Extracted records:
—————

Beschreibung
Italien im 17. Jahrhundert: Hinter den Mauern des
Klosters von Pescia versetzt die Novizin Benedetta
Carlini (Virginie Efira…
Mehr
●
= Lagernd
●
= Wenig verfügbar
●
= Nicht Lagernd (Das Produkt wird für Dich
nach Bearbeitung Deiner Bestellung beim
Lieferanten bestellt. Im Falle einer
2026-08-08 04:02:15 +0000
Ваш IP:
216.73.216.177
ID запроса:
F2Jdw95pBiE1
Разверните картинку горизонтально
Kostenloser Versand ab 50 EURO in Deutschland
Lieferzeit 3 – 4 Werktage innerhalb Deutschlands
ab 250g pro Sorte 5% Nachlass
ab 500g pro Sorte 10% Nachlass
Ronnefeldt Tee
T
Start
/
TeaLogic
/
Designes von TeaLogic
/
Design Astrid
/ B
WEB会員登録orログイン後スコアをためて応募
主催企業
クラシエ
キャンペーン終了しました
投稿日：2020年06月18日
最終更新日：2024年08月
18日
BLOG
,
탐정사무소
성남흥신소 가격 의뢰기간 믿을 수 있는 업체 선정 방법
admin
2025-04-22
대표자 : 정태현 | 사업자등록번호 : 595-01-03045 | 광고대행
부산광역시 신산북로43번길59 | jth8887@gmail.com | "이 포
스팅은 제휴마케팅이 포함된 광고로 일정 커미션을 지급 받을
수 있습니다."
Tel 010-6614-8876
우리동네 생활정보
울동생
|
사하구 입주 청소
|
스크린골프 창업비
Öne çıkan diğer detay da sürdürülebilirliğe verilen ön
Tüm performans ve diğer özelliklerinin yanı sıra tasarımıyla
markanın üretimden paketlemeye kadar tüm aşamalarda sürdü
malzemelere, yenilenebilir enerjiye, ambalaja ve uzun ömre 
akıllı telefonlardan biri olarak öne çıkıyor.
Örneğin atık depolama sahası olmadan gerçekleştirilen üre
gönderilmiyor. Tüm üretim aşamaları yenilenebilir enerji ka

—————

Collect every line with the string "Sorte" from the records, and copy each.

THE ANSWER:
ab 250g pro Sorte 5% Nachlass
ab 500g pro Sorte 10% Nachlass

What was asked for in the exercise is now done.